Task: Every line of the entries that holds the word "июля" is to be copied.

Extracted records:
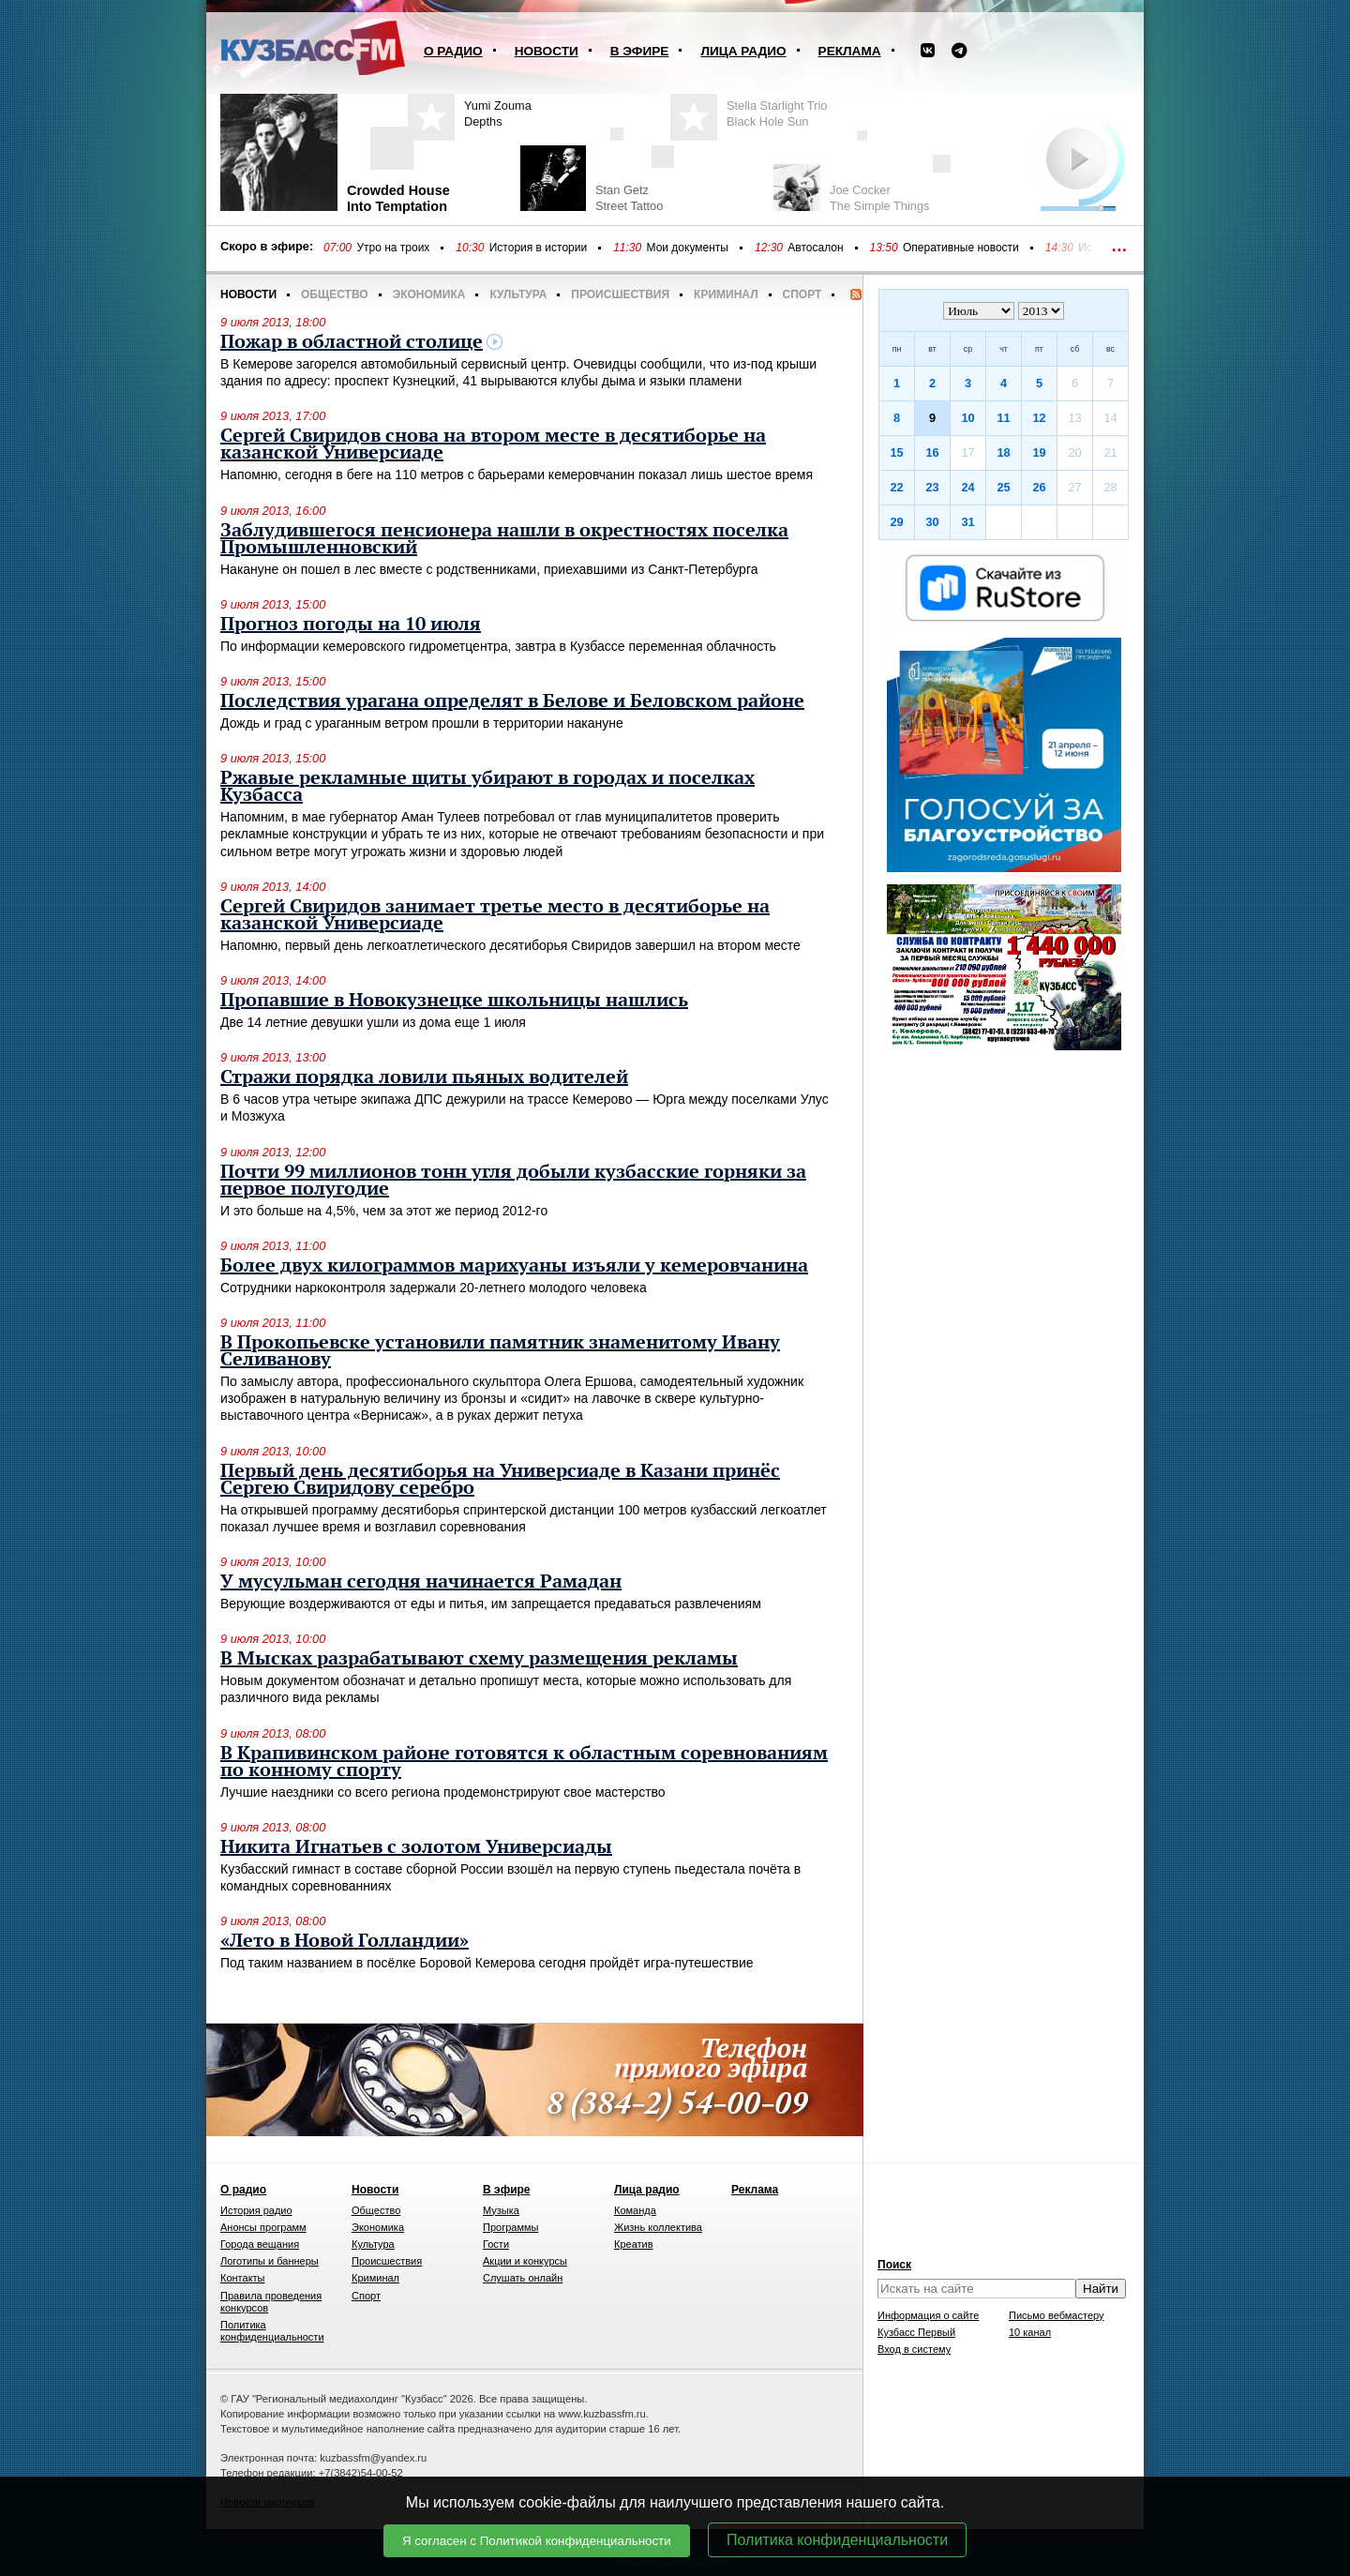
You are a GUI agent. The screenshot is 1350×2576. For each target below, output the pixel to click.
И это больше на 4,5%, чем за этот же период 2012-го (384, 1210)
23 (931, 487)
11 (1003, 418)
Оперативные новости (961, 247)
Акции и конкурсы (525, 2261)
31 (967, 522)
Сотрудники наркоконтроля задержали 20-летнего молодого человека (433, 1287)
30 (931, 522)
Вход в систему (914, 2349)
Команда (635, 2210)
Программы (510, 2227)
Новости (546, 51)
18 (1003, 452)
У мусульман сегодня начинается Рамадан (421, 1582)
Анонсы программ (263, 2227)
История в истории (538, 247)
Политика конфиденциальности (837, 2540)
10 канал (1030, 2332)
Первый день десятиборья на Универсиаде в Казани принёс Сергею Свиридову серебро (500, 1479)
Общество (334, 294)
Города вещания (259, 2244)
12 (1038, 418)
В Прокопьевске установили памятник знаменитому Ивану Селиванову (500, 1351)
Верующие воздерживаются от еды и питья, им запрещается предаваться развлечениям (490, 1603)
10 (967, 418)
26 (1038, 487)
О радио (453, 51)
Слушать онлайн (522, 2277)
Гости (496, 2244)
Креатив (633, 2244)
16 (931, 452)
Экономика (429, 294)
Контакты (242, 2277)
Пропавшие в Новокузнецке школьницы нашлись (454, 1000)
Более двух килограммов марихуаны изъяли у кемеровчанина (514, 1266)
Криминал (726, 294)
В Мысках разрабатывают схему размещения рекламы (479, 1659)
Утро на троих (392, 247)
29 (896, 522)
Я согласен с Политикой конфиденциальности (536, 2541)
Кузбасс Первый (916, 2332)
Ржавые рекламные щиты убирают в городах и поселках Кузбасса (487, 786)
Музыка (501, 2210)
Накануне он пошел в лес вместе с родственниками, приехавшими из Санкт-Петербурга (489, 569)
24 (967, 487)
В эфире (639, 51)
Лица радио (743, 51)
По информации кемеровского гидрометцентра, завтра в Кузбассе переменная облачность (498, 646)
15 (896, 452)
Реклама (849, 51)
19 (1038, 452)
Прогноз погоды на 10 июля (350, 624)
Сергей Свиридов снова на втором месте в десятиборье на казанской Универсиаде (493, 444)
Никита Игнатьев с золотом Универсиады (416, 1847)
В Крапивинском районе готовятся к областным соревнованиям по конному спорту (524, 1762)
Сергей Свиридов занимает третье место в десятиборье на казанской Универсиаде (495, 915)
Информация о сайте (928, 2315)
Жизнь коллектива (658, 2227)
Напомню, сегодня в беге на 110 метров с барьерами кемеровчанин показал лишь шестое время (516, 474)
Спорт (802, 294)
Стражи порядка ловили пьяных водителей (424, 1077)
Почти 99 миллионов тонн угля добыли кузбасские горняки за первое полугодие (513, 1180)
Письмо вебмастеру (1056, 2315)
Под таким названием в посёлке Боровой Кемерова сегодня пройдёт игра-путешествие (487, 1962)
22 (896, 487)
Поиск (894, 2264)
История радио (256, 2210)
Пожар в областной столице (351, 342)
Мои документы (687, 247)
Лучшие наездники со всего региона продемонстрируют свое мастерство (443, 1792)
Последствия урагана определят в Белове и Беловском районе (512, 701)
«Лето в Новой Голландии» (344, 1941)
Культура (518, 294)
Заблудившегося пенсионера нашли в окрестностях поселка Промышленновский (504, 539)
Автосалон (815, 247)
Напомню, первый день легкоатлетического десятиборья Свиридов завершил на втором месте (510, 945)
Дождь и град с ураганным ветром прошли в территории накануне (421, 723)
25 (1003, 487)
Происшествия (620, 294)
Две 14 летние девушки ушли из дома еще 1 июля (373, 1022)
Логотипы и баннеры (269, 2261)
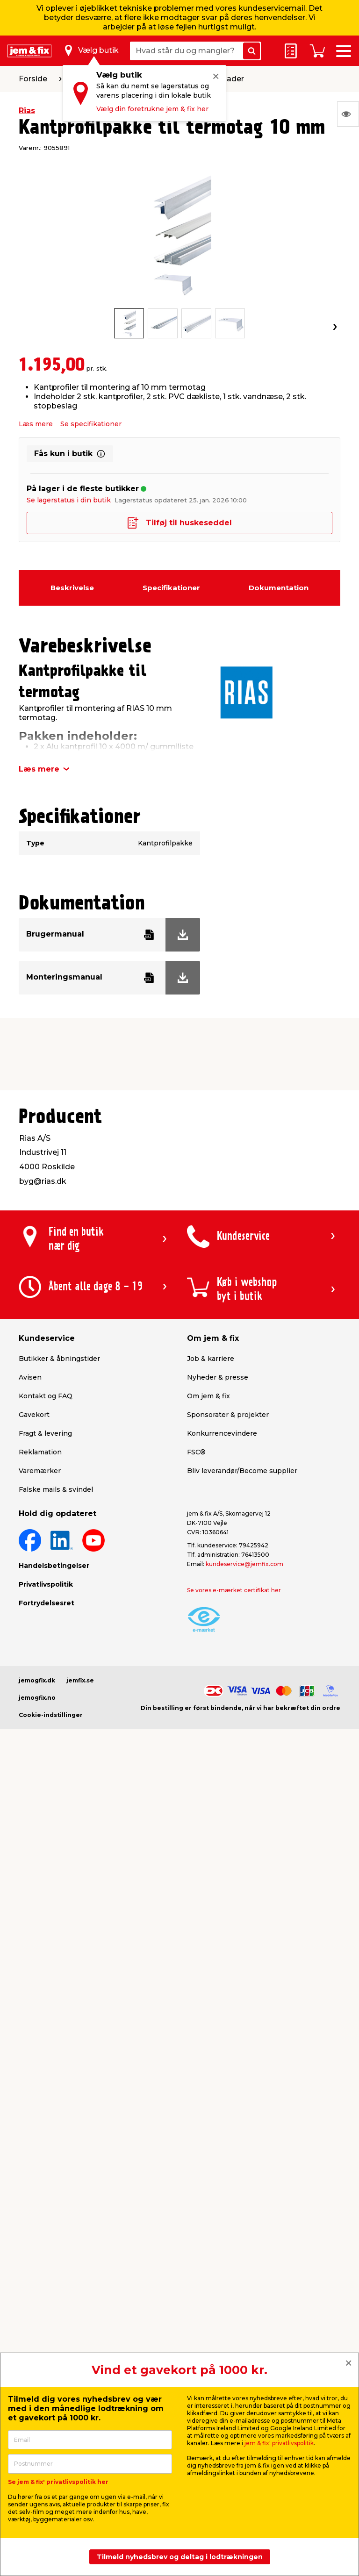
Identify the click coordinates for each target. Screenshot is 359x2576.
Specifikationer (171, 587)
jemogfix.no (37, 1698)
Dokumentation (279, 587)
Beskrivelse (72, 587)
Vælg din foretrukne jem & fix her (152, 109)
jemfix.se (80, 1680)
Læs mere (36, 424)
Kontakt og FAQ (45, 1396)
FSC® (196, 1452)
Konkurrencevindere (222, 1433)
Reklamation (40, 1452)
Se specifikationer (91, 424)
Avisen (30, 1377)
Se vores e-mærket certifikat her (234, 1590)
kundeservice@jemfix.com (244, 1563)
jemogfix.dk (37, 1680)
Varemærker (40, 1471)
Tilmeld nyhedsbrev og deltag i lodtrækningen (180, 2557)
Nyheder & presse (217, 1377)
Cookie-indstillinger (51, 1715)
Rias (27, 110)
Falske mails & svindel (56, 1489)
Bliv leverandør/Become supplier (242, 1471)
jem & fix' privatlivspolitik (279, 2443)
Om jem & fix (208, 1396)
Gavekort (34, 1414)
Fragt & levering (45, 1433)
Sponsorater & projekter (228, 1414)
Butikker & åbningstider (59, 1358)
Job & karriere (210, 1358)
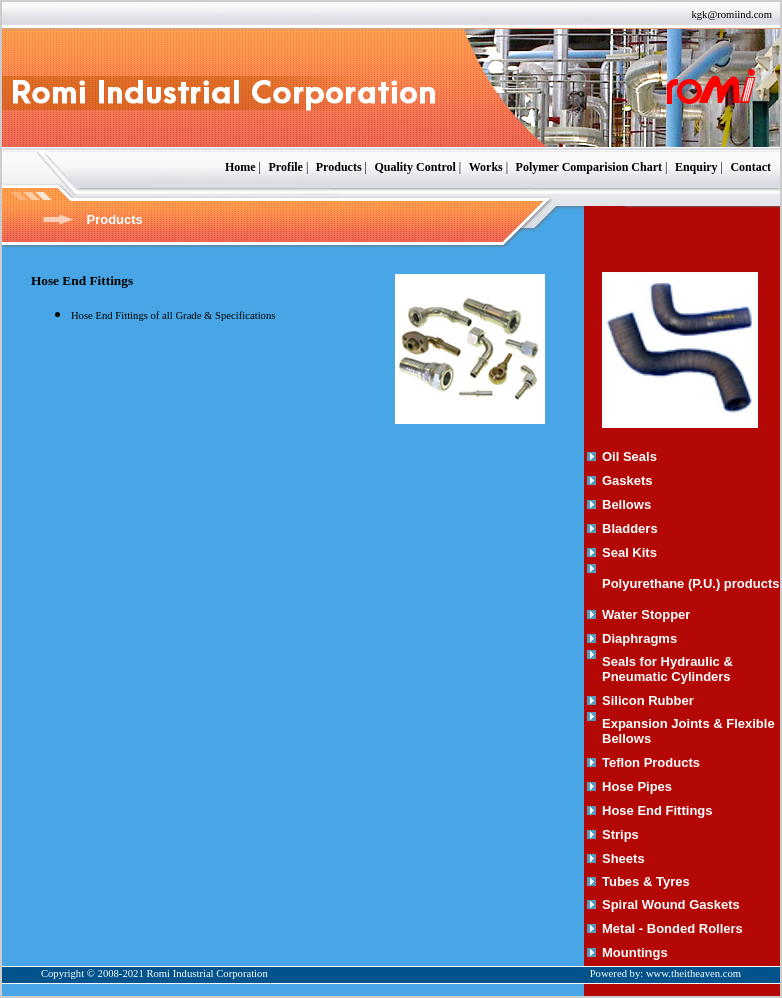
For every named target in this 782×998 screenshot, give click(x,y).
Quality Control (414, 167)
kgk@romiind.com (731, 14)
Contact (750, 167)
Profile (285, 167)
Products (339, 167)
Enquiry (696, 167)
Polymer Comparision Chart (589, 167)
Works (486, 167)
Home (240, 167)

Result of this task:
Прогноз погоды на 10 июля (350, 624)
Две 14 летние девушки ушли из дома еще 1 июля (373, 1022)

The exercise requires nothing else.